Tadhg Blommerde
Waterford Institute of Technology
Blommerde, T. and Lynch, P. (2014) 'Dynamic Capabilities for Managing Service Innovation: Towards a Conceptual Framework', Paper presented at the Irish Academy of Management, 3-5 September, Limerick, Ireland.Blommerde, T. and Lynch, P. (2013) 'Towards a Conceptualisation of a Service Innovation Maturity Model', Paper presented at the Irish Academy of Management, 2-4 September, Waterford, Ireland.Lynch, P., Power, J., Hussey, J. and Blommerde, T. (2013) 'Reimagining Ireland's Innovation Landscape to Realise the Potential of Service Innovation', Paper presented at the Irish Academy of Management, Waterford, Ireland: 2-4 September.
Aim/research question
This paper presents a conceptualisation of service innovation capability maturity and describes a procedure for developing and validating an instrument for its assessment.
Background and rationale
While the provision of novel services is widely accepted as a source of competitive advantage (Vargo and Lusch, 2004), the attention of practitioners and academics has in recent years turned to the ability to generate outputs of this type, labelled service innovation capability (Lillis et al., 2015). This describes the capacity to deploy resources to develop and improve services in response to changes in the operating environment (Pöppelbuß et al., 2011). However, in contrast with its stated importance and links to performance (Omar et al., 2016), “a significant gap exists in our knowledge of service firm innovation capability” (Hogan et al., 2011: 1264). Unfortunately this situation has not improved since the foregoing statement was made and presently only a small number of flawed measures exist (Nada and Ali, 2015).

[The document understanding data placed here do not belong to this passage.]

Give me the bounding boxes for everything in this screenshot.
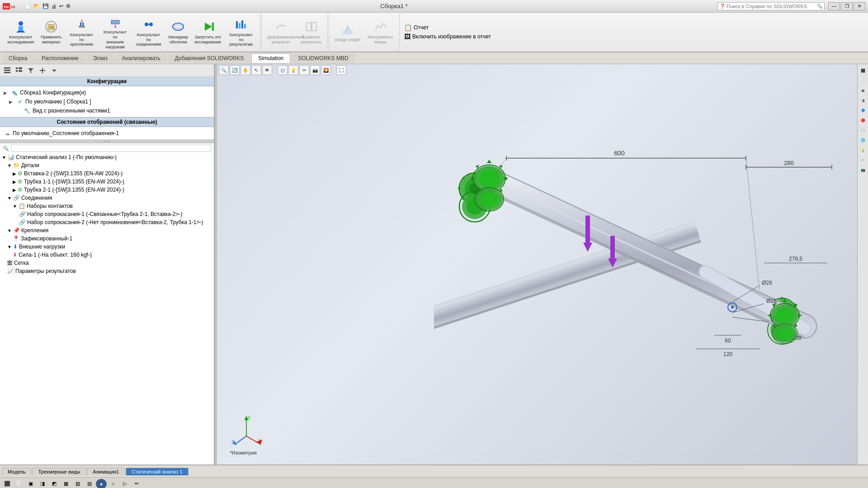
tab-3d-views[interactable]: Трехмерные виды xyxy=(32,468,86,475)
study-advisor-button[interactable]: Консультант исследования xyxy=(5,13,37,51)
plus-btn[interactable] xyxy=(37,66,48,75)
tab-sketch[interactable]: Эскиз xyxy=(86,53,114,63)
analysis-root[interactable]: ▼ 📊 Статический анализ 1 (-По умолчанию-… xyxy=(0,153,214,161)
bt-btn-7[interactable]: ▧ xyxy=(72,479,83,488)
settings-button[interactable]: ⚙ xyxy=(66,3,71,9)
tab-simulation[interactable]: Simulation xyxy=(251,53,290,63)
rmt-btn-2[interactable]: ⬜ xyxy=(859,76,868,85)
rmt-btn-6[interactable]: 🔴 xyxy=(859,116,868,125)
insert-item[interactable]: ▶ ⚙ Вставка-2 (-[SW]3.1355 (EN-AW 2024)-… xyxy=(0,169,214,178)
mesh-item[interactable]: 🕸 Сетка xyxy=(0,259,214,267)
tube2-item[interactable]: ▶ ⚙ Трубка 2-1 (-[SW]3.1355 (EN-AW 2024)… xyxy=(0,186,214,194)
config-default[interactable]: ▶ ✔ По умолчанию [ Сборка1 ] xyxy=(0,97,214,106)
tab-animation1[interactable]: Анимация1 xyxy=(87,468,125,475)
bt-btn-12[interactable]: ✏ xyxy=(131,479,142,488)
quick-access-toolbar[interactable]: 📄 📂 💾 🖨 ↩ ⚙ xyxy=(24,3,71,9)
vp-view-btn[interactable]: 👁 xyxy=(262,65,272,75)
connection-advisor-button[interactable]: Консультант посоединениям xyxy=(132,13,165,51)
shell-manager-button[interactable]: Менеджероболочки xyxy=(166,13,191,51)
rmt-btn-10[interactable]: ✏ xyxy=(859,155,868,164)
results-advisor-button[interactable]: Консультант порезультатам xyxy=(225,13,257,51)
include-image-button[interactable]: 🖼 Включить изображение в отчет xyxy=(404,33,491,40)
vp-select-btn[interactable]: ↖ xyxy=(251,65,261,75)
design-insight-button[interactable]: Design Insight xyxy=(332,20,363,44)
rmt-btn-9[interactable]: 💡 xyxy=(859,145,868,155)
bt-btn-9[interactable]: ● xyxy=(96,479,107,488)
vp-rotate-btn[interactable]: 🔄 xyxy=(230,65,240,75)
open-button[interactable]: 📂 xyxy=(33,3,40,9)
run-study-button[interactable]: Запустить этоисследование xyxy=(192,13,224,51)
search-box[interactable]: ❓ 🔍 xyxy=(717,2,825,10)
connections-item[interactable]: ▼ 🔗 Соединения xyxy=(0,194,214,202)
search-input[interactable] xyxy=(726,4,817,9)
bt-btn-11[interactable]: ▷ xyxy=(119,479,130,488)
window-controls[interactable]: — ❐ ✕ xyxy=(828,2,865,10)
vp-section-btn[interactable]: ✂ xyxy=(299,65,309,75)
fixtures-item[interactable]: ▼ 📌 Крепления xyxy=(0,226,214,235)
compare-results-button[interactable]: Сравнитьрезультаты xyxy=(298,18,325,47)
search-submit-icon[interactable]: 🔍 xyxy=(817,4,822,9)
tab-solidworks-addins[interactable]: Добавления SOLIDWORKS xyxy=(168,53,251,63)
tab-layout[interactable]: Расположение xyxy=(35,53,85,63)
bt-btn-6[interactable]: ▦ xyxy=(61,479,71,488)
details-item[interactable]: ▼ 📁 Детали xyxy=(0,161,214,169)
bt-btn-10[interactable]: ○ xyxy=(108,479,118,488)
bt-btn-1[interactable]: ⬛ xyxy=(2,479,13,488)
viewport[interactable]: 🔍 🔄 ✋ ↖ 👁 ◻ 💡 ✂ 📷 🌄 ⛶ ⬛ ⬜ ▣ ◨ 🔷 🔴 ▢ 🌐 💡 xyxy=(217,64,868,465)
vp-display-btn[interactable]: ◻ xyxy=(278,65,288,75)
loads-item[interactable]: ▼ ⬇ Внешние нагрузки xyxy=(0,243,214,251)
config-exploded[interactable]: 🔧 Вид с разнесенными частями1 xyxy=(0,106,214,115)
fixed1-item[interactable]: 📍 Зафиксированный-1 xyxy=(0,235,214,243)
tube1-item[interactable]: ▶ ⚙ Трубка 1-1 (-[SW]3.1355 (EN-AW 2024)… xyxy=(0,178,214,186)
bt-btn-2[interactable]: ⬜ xyxy=(14,479,24,488)
close-button[interactable]: ✕ xyxy=(854,2,865,10)
epure-tools-button[interactable]: Инструменты эпюры xyxy=(364,18,396,47)
vp-pan-btn[interactable]: ✋ xyxy=(241,65,250,75)
contact-sets-item[interactable]: ▼ 📋 Наборы контактов xyxy=(0,202,214,210)
restore-button[interactable]: ❐ xyxy=(841,2,853,10)
tab-model[interactable]: Модель xyxy=(2,468,31,475)
vp-camera-btn[interactable]: 📷 xyxy=(310,65,320,75)
filter-btn[interactable] xyxy=(25,66,36,75)
config-tree-root[interactable]: ▶ 🔩 Сборка1 Конфигурация(и) xyxy=(0,88,214,97)
vp-light-btn[interactable]: 💡 xyxy=(288,65,298,75)
panel-divider[interactable]: • • • xyxy=(0,140,214,143)
report-button[interactable]: 📋 Отчет xyxy=(404,24,491,31)
apply-material-button[interactable]: Fe Применитьматериал xyxy=(38,13,65,51)
rmt-btn-5[interactable]: 🔷 xyxy=(859,106,868,115)
rmt-btn-8[interactable]: 🌐 xyxy=(859,136,868,145)
bt-btn-8[interactable]: ▤ xyxy=(84,479,95,488)
tab-static-analysis[interactable]: Статический анализ 1 xyxy=(126,468,189,475)
bt-btn-5[interactable]: ◩ xyxy=(49,479,60,488)
collapse-btn[interactable] xyxy=(49,66,60,75)
vp-scene-btn[interactable]: 🌄 xyxy=(321,65,331,75)
rmt-btn-4[interactable]: ◨ xyxy=(859,96,868,105)
save-button[interactable]: 💾 xyxy=(42,3,49,9)
bt-btn-4[interactable]: ◨ xyxy=(37,479,48,488)
load-advisor-button[interactable]: Консультант повнешним нагрузкам xyxy=(99,13,132,51)
contact1-item[interactable]: 🔗 Набор сопрокасания-1 (-Связанные<Трубк… xyxy=(0,210,214,218)
tree-view-btn[interactable] xyxy=(2,66,13,75)
bt-btn-3[interactable]: ▣ xyxy=(25,479,36,488)
tab-assembly[interactable]: Сборка xyxy=(2,53,34,63)
list-view-btn[interactable] xyxy=(14,66,24,75)
fixture-advisor-button[interactable]: Консультант покреплениям xyxy=(66,13,98,51)
state-default[interactable]: ☁ По умолчанию_Состояние отображения-1 xyxy=(0,129,214,138)
rmt-btn-7[interactable]: ▢ xyxy=(859,126,868,135)
print-button[interactable]: 🖨 xyxy=(52,4,57,9)
result-params-item[interactable]: 📈 Параметры результатов xyxy=(0,267,214,275)
minimize-button[interactable]: — xyxy=(828,2,840,10)
deformed-result-button[interactable]: Деформированныйрезультат xyxy=(264,18,297,47)
tab-analyze[interactable]: Анализировать xyxy=(115,53,167,63)
rmt-btn-1[interactable]: ⬛ xyxy=(859,66,868,75)
rmt-btn-3[interactable]: ▣ xyxy=(859,86,868,95)
undo-button[interactable]: ↩ xyxy=(59,3,63,9)
force1-item[interactable]: ⬇ Сила-1 (-На объект: 160 kgf-) xyxy=(0,251,214,259)
vp-maximize-btn[interactable]: ⛶ xyxy=(336,65,346,75)
tree-filter-input[interactable] xyxy=(11,145,211,152)
contact2-item[interactable]: 🔗 Набор сопрокасания-2 (-Нет проникновен… xyxy=(0,218,214,226)
new-button[interactable]: 📄 xyxy=(24,3,31,9)
rmt-btn-11[interactable]: 📺 xyxy=(859,165,868,174)
vp-zoom-btn[interactable]: 🔍 xyxy=(219,65,229,75)
tab-mbd[interactable]: SOLIDWORKS MBD xyxy=(291,53,355,63)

Undoubtedly part of this problem is that inadequate procedures have been employed in the construction these measures (Hogan et al., 2011), which notably have failed to discuss the development of appropriate conceptual definitions (MacKenzie et al., 2011). This is evident from instruments that measure service innovation capability unidimensionally, despite the prevailing view in the discipline that it is a multidimensional construct (Grawe et al., 2009). Indeed, service innovation capability is generally assessed only by its outcomes, rather than components, through methods that do not adhere to any guidelines at all (Tang et al., 2015). Critically, these neglect to examine the maturity, or sophistication with which this key capability is executed, and provide no directions for its enhancement. As a consequence, firms have no understanding of where their capability is suffering or how to upgrade their innovative maturity mode (Hipp and Grupp, 2005).
Therefore, the purpose of this research is remove confusion by detailing a procedure through which a suitable measure of service innovation capability maturity can be developed.
Methodology
It describes the methodological process required to achieve this, following the comprehensive sequence of steps advanced by MacKenzie et al. (2011), and measuring its maturity through that of its 4 dimensions, User Involvement, Knowledge Management, Strategising, and Networking (Blommerde and Lynch, 2014). As these components are not caused by service innovation capability, but rather cause this construct, a formative approach is necessitated, a technique that differs significantly from conventional scale development (Diamantopoulos and Winklhofer, 2001).
Key results and contributions
To this point, the survey instrument emerging from this procedure has been endorsed by academic experts for content validity and evaluated and confirmed through a pre-test with 8 practitioners. The following stages require additional data to be collected and for empirical indicator and construct validation to occur. The key contributions of this paper are its description of the conceptual and methodological processes underlying the development of a measure for service innovation capability maturity. Of particular significance are its application of formative techniques and guidelines for the utilisation of this approach.